Всевед ничего не ответил. Он был занят другим. С необычным для почтенного благообразного старца проворством он отложил посох в сторону, осторожно ухватил ноги Константина и переместил их, насколько позволяли ему цепи узника, чтоб между ними и головой Глеба образовалось пустое пространство. Затем все так же быстро он поднял огромный пук смоляных факелов, лежащих возле Парамона, умершего при виде страшной твари от ужаса, и зажег их все разом от торчащего в стене. Продолжая стремительно, далеко не по-стариковски двигаться, он с силой воткнул в землю зажженные факелы, ограждая каждую из трех сторон полностью поглощенного мерзким студнем Глеба.

– Плат метни мне! – крикнул он Доброгневе, подскочив к подножью каменной лестницы. Та послушно бросила отданное ей Всеведом полотно, но едва она – ох уж это извечное женское любопытство – попыталась войти и даже сделала уже шаг вниз, как была остановлена властным воспрещающим окриком Всеведа. Поколебавшись немного, девушка, тем не менее, все же повернула назад, хоть и с большой неохотой.

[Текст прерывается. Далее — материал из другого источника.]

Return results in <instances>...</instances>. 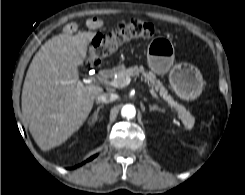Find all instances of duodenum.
<instances>
[{
    "mask_svg": "<svg viewBox=\"0 0 245 195\" xmlns=\"http://www.w3.org/2000/svg\"><path fill=\"white\" fill-rule=\"evenodd\" d=\"M113 70L112 69H105L102 71V77L103 78H109L113 75Z\"/></svg>",
    "mask_w": 245,
    "mask_h": 195,
    "instance_id": "410a0bca",
    "label": "duodenum"
}]
</instances>
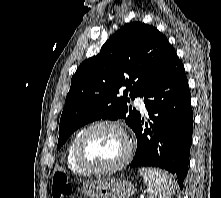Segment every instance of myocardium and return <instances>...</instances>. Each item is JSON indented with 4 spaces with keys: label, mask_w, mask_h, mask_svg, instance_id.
<instances>
[{
    "label": "myocardium",
    "mask_w": 221,
    "mask_h": 198,
    "mask_svg": "<svg viewBox=\"0 0 221 198\" xmlns=\"http://www.w3.org/2000/svg\"><path fill=\"white\" fill-rule=\"evenodd\" d=\"M99 128H109L118 131L123 136L126 143V150L123 157L117 163L111 166L95 167L87 163L82 155V143L84 138L90 132ZM132 153H133V141L130 135L120 124L111 121H99L89 125L77 135L74 143V159L76 163L81 169H83L85 172L90 174L102 175V174H109L119 171L128 164L129 160L131 159Z\"/></svg>",
    "instance_id": "myocardium-1"
}]
</instances>
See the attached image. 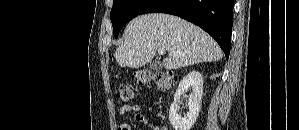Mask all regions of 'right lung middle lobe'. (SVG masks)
Masks as SVG:
<instances>
[{
  "label": "right lung middle lobe",
  "instance_id": "1",
  "mask_svg": "<svg viewBox=\"0 0 299 130\" xmlns=\"http://www.w3.org/2000/svg\"><path fill=\"white\" fill-rule=\"evenodd\" d=\"M151 0H113L110 13L113 34L117 38L122 27L131 19L139 15L140 11Z\"/></svg>",
  "mask_w": 299,
  "mask_h": 130
}]
</instances>
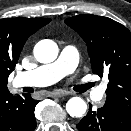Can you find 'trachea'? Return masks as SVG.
<instances>
[{"instance_id": "trachea-1", "label": "trachea", "mask_w": 131, "mask_h": 131, "mask_svg": "<svg viewBox=\"0 0 131 131\" xmlns=\"http://www.w3.org/2000/svg\"><path fill=\"white\" fill-rule=\"evenodd\" d=\"M92 86H94V83H88V84L83 85L82 87L84 88V90H86L88 88H91Z\"/></svg>"}]
</instances>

Волхв с возмущением крутанул головой и продолжал ожидать. Если с трех сторон факелы надежно ограждали дальнейшее продвижение мерзости, хоть и не причиняя ей видимого вреда, то путь к отступлению перекрыть он еще не мог, ибо из угла, будто из ящика Пандоры, продолжали валить гадкие, издающие страшное зловоние студенистые кольца. Нежить, жадно поглощавшая свою долгожданную добычу, на мгновение расслабилась в своем ликовании по случаю наконец-то выполненного повеления всемогущего Хозяина. Норовя как можно быстрее высосать малейшие признаки жизни из самых последних клеток организма, чудовищное порождение Хаоса выползло наружу целиком, позволяя Всеведу воткнуть четвертый факел между студнем и угловой стеной.

Затем он не мешкая схватил плат и, развернув его, накинул поверх копошившегося клубка. Сразу стало заметно, что там, где полотно коснулось твари, шевеление и копошение стало происходить значительно интенсивнее, больше напоминая конвульсии и отчаянные судороги существа, пытавшегося выбраться из-под него как можно быстрее. Однако полотно это, несмотря на кажущуюся легкость и непрочность, словно тяжкой чугунной плитой навалилось на тварь, крепко удерживая ее под собой. Волхв подобрал свой меч и, тщательно примерившись, рубанул поперек полотна. С мягким всхлипом, тяжело и надрывно вошел клинок в аморфное тело, но, странное дело, после того, как Всевед вынул его из рассеченного надвое студня, ни один даже самый зоркий глаз не заметил бы на полотне и следа от разреза. Удивительная ткань вновь единым целым куском продолжала давить на все интенсивнее пульсировавшую под ней гигантскую амебу.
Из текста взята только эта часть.